ACTIVITY:
If a line in the data below holds the word "comment", copy it.
==== RECORDS FOR THE EXERCISE ====
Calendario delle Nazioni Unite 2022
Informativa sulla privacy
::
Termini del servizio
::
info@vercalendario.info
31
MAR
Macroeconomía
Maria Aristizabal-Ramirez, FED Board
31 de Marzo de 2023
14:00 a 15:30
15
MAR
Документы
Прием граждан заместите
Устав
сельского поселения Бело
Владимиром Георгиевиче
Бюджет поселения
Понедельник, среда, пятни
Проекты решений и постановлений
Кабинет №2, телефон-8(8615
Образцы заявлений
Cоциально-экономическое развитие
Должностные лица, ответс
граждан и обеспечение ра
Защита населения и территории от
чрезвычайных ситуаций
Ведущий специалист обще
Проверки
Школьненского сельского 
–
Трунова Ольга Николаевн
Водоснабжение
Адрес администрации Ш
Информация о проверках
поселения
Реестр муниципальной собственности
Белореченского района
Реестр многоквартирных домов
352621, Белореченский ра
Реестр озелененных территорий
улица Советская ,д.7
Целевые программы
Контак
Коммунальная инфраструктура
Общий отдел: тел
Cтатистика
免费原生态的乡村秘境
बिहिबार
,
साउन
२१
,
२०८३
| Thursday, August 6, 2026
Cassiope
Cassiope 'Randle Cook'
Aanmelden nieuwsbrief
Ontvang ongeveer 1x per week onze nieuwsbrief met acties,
====
==== RECORDS FOR THE EXERCISE ====
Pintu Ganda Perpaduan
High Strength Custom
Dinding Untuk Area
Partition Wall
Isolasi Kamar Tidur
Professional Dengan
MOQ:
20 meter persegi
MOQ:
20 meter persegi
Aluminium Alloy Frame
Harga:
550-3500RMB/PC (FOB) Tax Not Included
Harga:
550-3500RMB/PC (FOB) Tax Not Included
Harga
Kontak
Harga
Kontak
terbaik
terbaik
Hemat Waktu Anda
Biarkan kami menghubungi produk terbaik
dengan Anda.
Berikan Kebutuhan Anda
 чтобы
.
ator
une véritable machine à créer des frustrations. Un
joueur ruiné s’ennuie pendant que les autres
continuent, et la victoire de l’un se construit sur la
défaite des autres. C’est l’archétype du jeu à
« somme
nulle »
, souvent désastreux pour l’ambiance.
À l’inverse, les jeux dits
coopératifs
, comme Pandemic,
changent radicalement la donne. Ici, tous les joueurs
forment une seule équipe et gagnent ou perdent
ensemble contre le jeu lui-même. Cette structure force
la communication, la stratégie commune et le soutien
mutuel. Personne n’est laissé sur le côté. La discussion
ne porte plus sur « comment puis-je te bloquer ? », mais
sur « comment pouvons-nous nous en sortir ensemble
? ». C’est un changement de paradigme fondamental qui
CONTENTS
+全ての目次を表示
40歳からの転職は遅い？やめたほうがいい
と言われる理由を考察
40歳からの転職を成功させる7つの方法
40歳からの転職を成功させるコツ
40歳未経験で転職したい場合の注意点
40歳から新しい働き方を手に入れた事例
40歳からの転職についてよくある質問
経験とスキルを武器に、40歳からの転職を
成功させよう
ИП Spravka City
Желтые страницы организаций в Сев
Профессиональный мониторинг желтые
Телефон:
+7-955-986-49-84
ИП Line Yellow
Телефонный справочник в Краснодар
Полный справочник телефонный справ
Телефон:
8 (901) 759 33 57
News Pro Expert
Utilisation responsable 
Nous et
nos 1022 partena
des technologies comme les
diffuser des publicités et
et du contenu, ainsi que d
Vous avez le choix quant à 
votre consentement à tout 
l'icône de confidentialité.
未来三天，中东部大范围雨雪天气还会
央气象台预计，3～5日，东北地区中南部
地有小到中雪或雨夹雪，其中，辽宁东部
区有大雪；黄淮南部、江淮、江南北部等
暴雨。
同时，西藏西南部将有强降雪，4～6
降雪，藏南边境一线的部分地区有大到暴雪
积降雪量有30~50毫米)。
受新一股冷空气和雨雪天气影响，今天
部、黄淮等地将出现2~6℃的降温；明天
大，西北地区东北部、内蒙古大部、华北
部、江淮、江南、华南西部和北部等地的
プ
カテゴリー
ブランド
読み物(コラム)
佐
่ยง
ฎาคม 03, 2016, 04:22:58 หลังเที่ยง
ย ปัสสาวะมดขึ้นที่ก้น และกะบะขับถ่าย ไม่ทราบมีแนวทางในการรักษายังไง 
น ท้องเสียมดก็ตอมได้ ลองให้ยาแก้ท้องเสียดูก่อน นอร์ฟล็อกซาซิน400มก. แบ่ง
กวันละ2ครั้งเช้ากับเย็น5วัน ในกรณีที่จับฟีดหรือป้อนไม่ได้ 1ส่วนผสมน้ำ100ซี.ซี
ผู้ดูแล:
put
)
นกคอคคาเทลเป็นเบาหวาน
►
====
==== RECORDS FOR THE EXERCISE ====
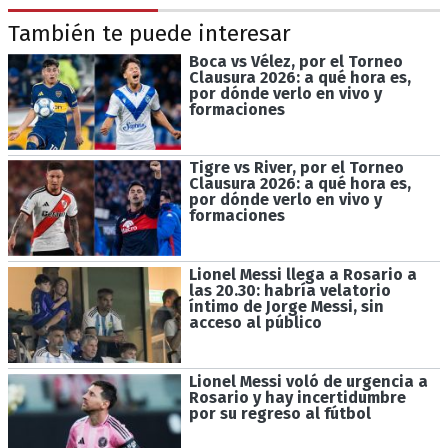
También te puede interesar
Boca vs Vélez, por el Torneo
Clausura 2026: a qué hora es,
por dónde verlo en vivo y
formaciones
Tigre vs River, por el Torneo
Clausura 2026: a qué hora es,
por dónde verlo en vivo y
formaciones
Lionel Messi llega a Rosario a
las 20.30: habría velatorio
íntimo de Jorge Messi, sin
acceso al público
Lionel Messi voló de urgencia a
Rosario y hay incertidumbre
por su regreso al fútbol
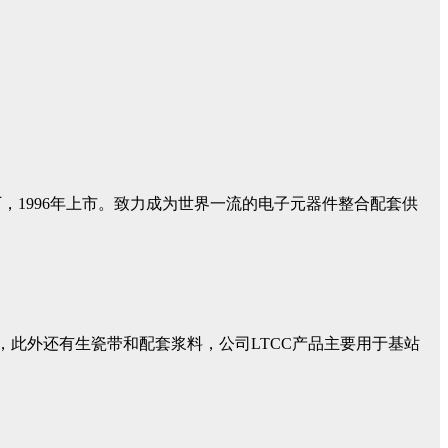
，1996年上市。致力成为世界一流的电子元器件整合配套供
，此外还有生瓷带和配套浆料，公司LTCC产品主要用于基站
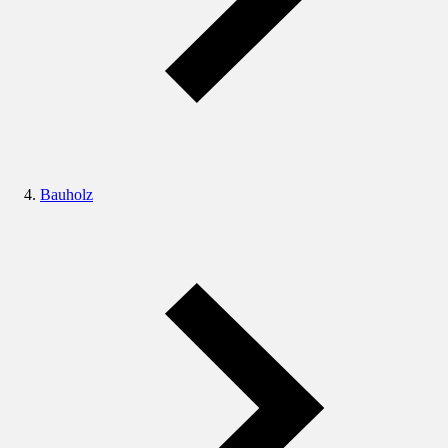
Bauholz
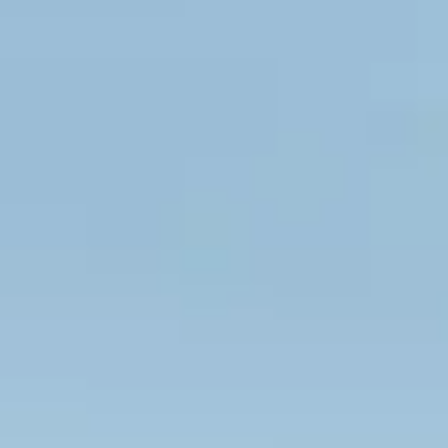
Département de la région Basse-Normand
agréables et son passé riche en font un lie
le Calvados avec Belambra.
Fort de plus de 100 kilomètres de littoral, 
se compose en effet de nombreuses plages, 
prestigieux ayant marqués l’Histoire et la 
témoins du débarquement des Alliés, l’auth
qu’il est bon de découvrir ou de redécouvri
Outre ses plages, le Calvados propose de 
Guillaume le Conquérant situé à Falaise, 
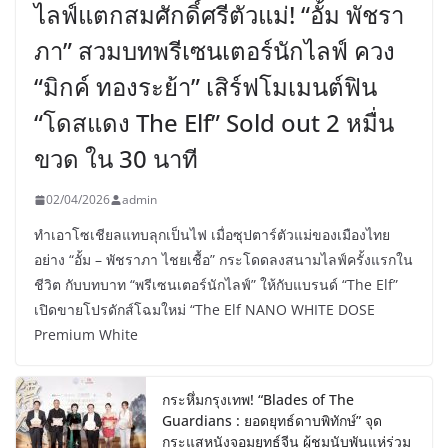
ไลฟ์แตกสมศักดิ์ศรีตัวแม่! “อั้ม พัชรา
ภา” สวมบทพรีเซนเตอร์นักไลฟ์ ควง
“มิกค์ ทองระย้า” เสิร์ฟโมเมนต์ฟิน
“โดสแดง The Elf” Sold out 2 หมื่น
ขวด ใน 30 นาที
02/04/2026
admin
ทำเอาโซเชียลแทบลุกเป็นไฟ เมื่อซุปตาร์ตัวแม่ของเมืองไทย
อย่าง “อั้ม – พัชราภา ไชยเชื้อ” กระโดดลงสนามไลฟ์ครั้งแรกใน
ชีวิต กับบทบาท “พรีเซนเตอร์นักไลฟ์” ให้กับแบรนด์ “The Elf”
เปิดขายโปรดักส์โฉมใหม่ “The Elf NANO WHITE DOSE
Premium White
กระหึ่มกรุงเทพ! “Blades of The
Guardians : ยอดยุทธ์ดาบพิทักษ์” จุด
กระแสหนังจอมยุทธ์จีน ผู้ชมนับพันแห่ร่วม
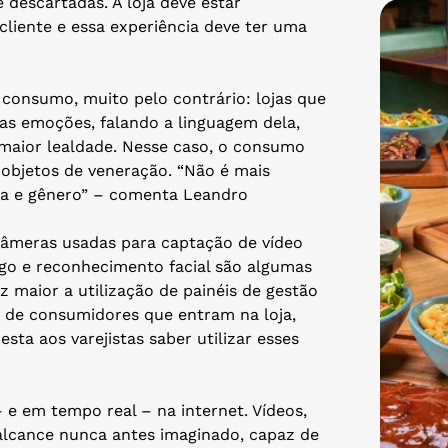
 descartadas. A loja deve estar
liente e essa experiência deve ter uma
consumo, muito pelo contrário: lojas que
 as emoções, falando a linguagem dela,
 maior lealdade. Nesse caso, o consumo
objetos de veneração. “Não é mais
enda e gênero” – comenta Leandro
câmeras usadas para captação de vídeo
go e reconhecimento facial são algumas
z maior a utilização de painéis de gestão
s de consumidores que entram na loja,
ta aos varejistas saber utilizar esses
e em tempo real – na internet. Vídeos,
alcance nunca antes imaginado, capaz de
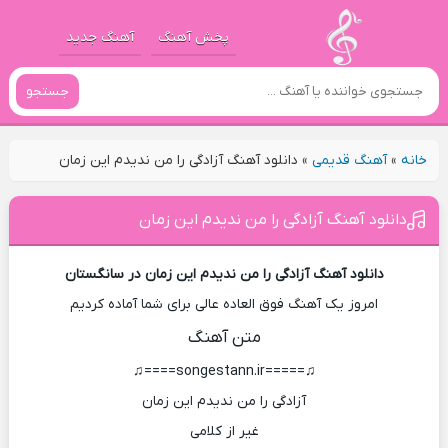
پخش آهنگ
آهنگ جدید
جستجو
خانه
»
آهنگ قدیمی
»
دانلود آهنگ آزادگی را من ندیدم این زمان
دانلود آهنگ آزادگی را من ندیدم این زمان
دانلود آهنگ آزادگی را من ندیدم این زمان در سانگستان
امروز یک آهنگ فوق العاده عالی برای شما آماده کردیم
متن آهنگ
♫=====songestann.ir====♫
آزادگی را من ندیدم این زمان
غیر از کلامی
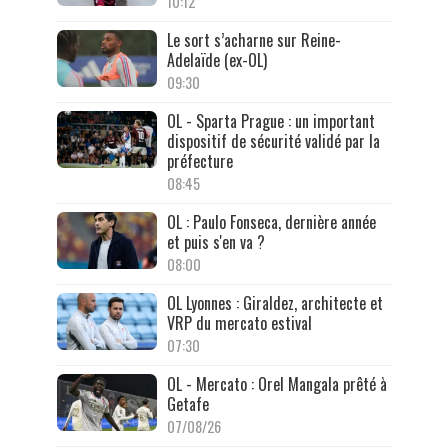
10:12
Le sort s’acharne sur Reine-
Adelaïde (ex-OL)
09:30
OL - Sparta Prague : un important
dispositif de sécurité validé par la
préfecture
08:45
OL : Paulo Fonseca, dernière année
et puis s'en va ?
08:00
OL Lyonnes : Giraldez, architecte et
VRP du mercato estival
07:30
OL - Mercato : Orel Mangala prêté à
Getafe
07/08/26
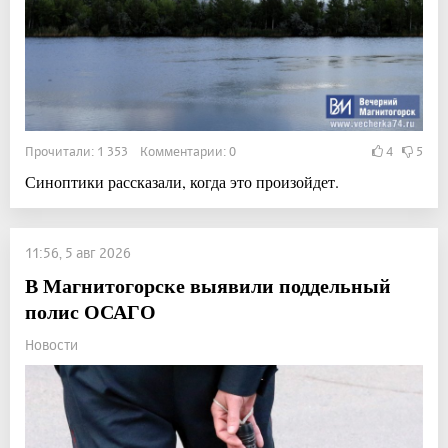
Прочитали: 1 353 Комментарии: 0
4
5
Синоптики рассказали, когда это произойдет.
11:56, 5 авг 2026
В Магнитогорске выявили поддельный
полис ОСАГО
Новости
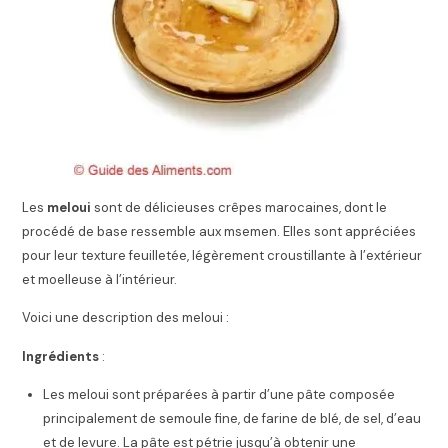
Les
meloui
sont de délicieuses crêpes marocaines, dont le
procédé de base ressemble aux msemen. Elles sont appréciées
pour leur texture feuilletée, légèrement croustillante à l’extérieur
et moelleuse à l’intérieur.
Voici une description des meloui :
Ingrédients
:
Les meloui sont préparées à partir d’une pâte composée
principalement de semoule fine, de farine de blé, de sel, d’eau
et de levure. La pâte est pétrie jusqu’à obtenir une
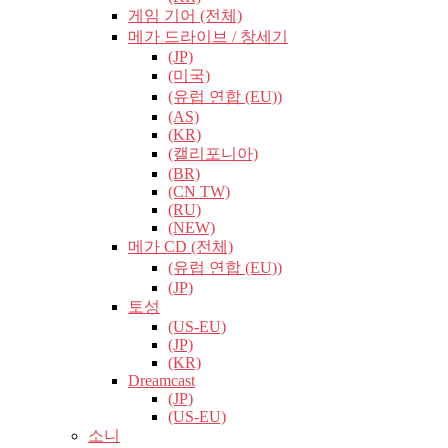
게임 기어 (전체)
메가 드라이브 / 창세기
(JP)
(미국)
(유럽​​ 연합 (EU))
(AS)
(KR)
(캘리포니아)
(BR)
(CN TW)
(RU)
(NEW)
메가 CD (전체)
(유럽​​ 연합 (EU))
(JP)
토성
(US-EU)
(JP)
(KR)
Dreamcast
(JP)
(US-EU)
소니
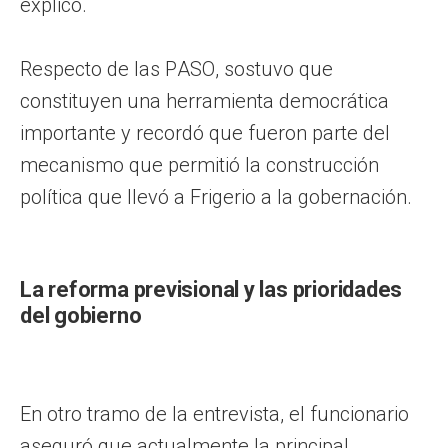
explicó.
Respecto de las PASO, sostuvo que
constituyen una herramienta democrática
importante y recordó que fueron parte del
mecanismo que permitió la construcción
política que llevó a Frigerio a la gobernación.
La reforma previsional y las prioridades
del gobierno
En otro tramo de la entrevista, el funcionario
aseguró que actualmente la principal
====
OUTPUT FOR THIS EXERCISE:
ne porte plus sur « comment puis-je te bloquer ? », mais
sur « comment pouvons-nous nous en sortir ensemble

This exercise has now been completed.